Personal information
- Born: May 30, 1961 (age 65) Galveston, Texas, US
- Listed height: 6 ft 3 in (1.91 m)
- Listed weight: 265 lb (120 kg)

Career information
- College: Texas Southern (1979–1983)
- NFL draft: 1984: undrafted

Career history
- Green Bay Packers (1984);

Career NFL statistics
- Games played: 2
- Stats at Pro Football Reference

= Boyd Jones =

American football player (born 1961)

Boyd Efram Jones (born May 30, 1961) is an American former professional football player in the offensive tackle and guard positions. He played college football for the Texas Southern Tigers and later for one season professionally with the Green Bay Packers of the National Football League (NFL).

==Early life==
Jones was born on May 30, 1961, in Galveston, Texas. After high school, he enrolled at Texas Southern University (TSU) in 1979, where he played for the Texas Southern Tigers football team as an offensive tackle. He attended TSU from 1979 to 1983 and was a four-year starter for the Tigers. Standing at 6 ft 4 in and weighing 260 lb, he and James Grisby were the team's two largest offensive players. As a junior in 1982, Jones was named second-team All-Southwestern Athletic Conference (SWAC).

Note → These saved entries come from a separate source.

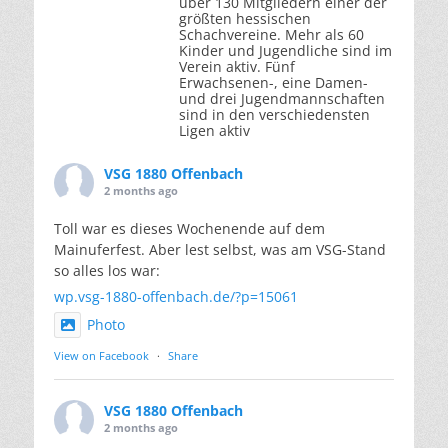
über 130 Mitgliedern einer der
größten hessischen
Schachvereine. Mehr als 60
Kinder und Jugendliche sind im
Verein aktiv. Fünf
Erwachsenen-, eine Damen-
und drei Jugendmannschaften
sind in den verschiedensten
Ligen aktiv
VSG 1880 Offenbach
2 months ago
Toll war es dieses Wochenende auf dem
Mainuferfest. Aber lest selbst, was am VSG-Stand
so alles los war:
wp.vsg-1880-offenbach.de/?p=15061
Photo
View on Facebook
·
Share
VSG 1880 Offenbach
2 months ago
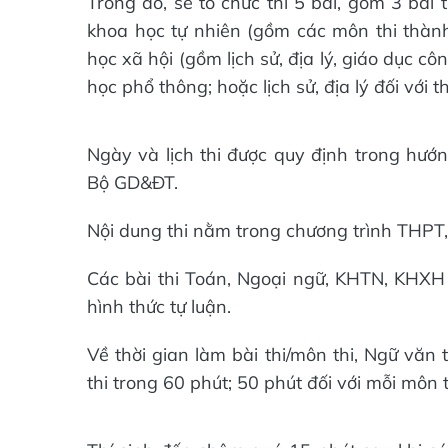
Trong đó, sẽ tổ chức thi 5 bài, gồm 3 bài t
khoa học tự nhiên (gồm các môn thi thành 
học xã hội (gồm lịch sử, địa lý, giáo dục cô
học phổ thông; hoặc lịch sử, địa lý đối với 
Ngày và lịch thi được quy định trong hướ
Bộ GD&ĐT.
Nội dung thi nằm trong chương trình THPT, 
Các bài thi Toán, Ngoại ngữ, KHTN, KHXH t
hình thức tự luận.
Về thời gian làm bài thi/môn thi, Ngữ văn 
thi trong 60 phút; 50 phút đối với mỗi môn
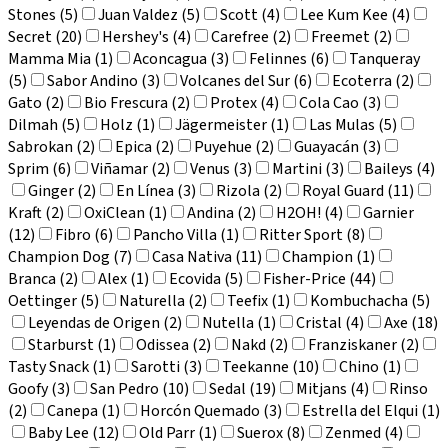
Stones (5)
Juan Valdez (5)
Scott (4)
Lee Kum Kee (4)
Secret (20)
Hershey's (4)
Carefree (2)
Freemet (2)
Mamma Mia (1)
Aconcagua (3)
Felinnes (6)
Tanqueray
(5)
Sabor Andino (3)
Volcanes del Sur (6)
Ecoterra (2)
Gato (2)
Bio Frescura (2)
Protex (4)
Cola Cao (3)
Dilmah (5)
Holz (1)
Jägermeister (1)
Las Mulas (5)
Sabrokan (2)
Epica (2)
Puyehue (2)
Guayacán (3)
Sprim (6)
Viñamar (2)
Venus (3)
Martini (3)
Baileys (4)
Ginger (2)
En Línea (3)
Rizola (2)
Royal Guard (11)
Kraft (2)
OxiClean (1)
Andina (2)
H2OH! (4)
Garnier
(12)
Fibro (6)
Pancho Villa (1)
Ritter Sport (8)
Champion Dog (7)
Casa Nativa (11)
Champion (1)
Branca (2)
Alex (1)
Ecovida (5)
Fisher-Price (44)
Oettinger (5)
Naturella (2)
Teefix (1)
Kombuchacha (5)
Leyendas de Origen (2)
Nutella (1)
Cristal (4)
Axe (18)
Starburst (1)
Odissea (2)
Nakd (2)
Franziskaner (2)
Tasty Snack (1)
Sarotti (3)
Teekanne (10)
Chino (1)
Goofy (3)
San Pedro (10)
Sedal (19)
Mitjans (4)
Rinso
(2)
Canepa (1)
Horcón Quemado (3)
Estrella del Elqui (1)
Baby Lee (12)
Old Parr (1)
Suerox (8)
Zenmed (4)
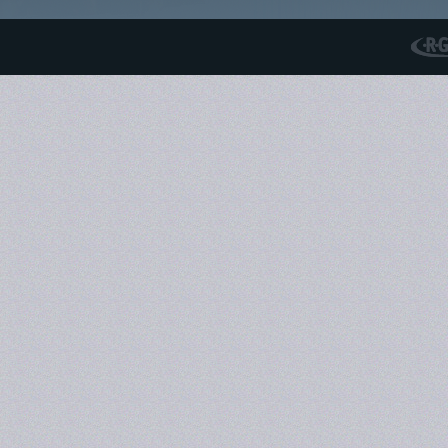
RGS N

TSU performed poorly during Jones's tenure with the team, compiling records of 3–8 (1979), 2–9 (1980), 4–6–1 (1981), 1–9–1 (1982), and 4–6 (1983) in his years there. He played under multiple head coaches at TSU. He was scouted by the Green Bay Packers while in college; one scout recalled that when visiting, the school's offensive line coach was absent, and thus Jones stepped in to the role.

==Professional career==
Jones was selected by the Houston Gamblers in the 1984 USFL territorial draft but did not sign with them. After going unselected in the 1984 NFL draft, he signed with the Green Bay Packers as an undrafted free agent. Packers offensive line coach Jerry Wampfler described Jones as inexperienced and called him "green as grass", but Jones soon impressed him as he "was tenacious, had quick feet and was hard to knock off balance", according to the Green Bay Press-Gazette. Considered small for tackle, he was moved to guard during the team's training camp. He was described as being a "longshot" to make the team, but nonetheless made the final roster by beating out Ron Sams. Head coach Forrest Gregg noted that Jones had "really come a long way in a short time. He did a good job at both guard and tackle." He made his NFL debut in the team's season-opening win over the St. Louis Cardinals, and also saw action the following week against the Los Angeles Raiders. However, he was released by the Packers on September 15, 1984, six days after his second game. He did not sign with another team afterwards, ending his professional career with two games played.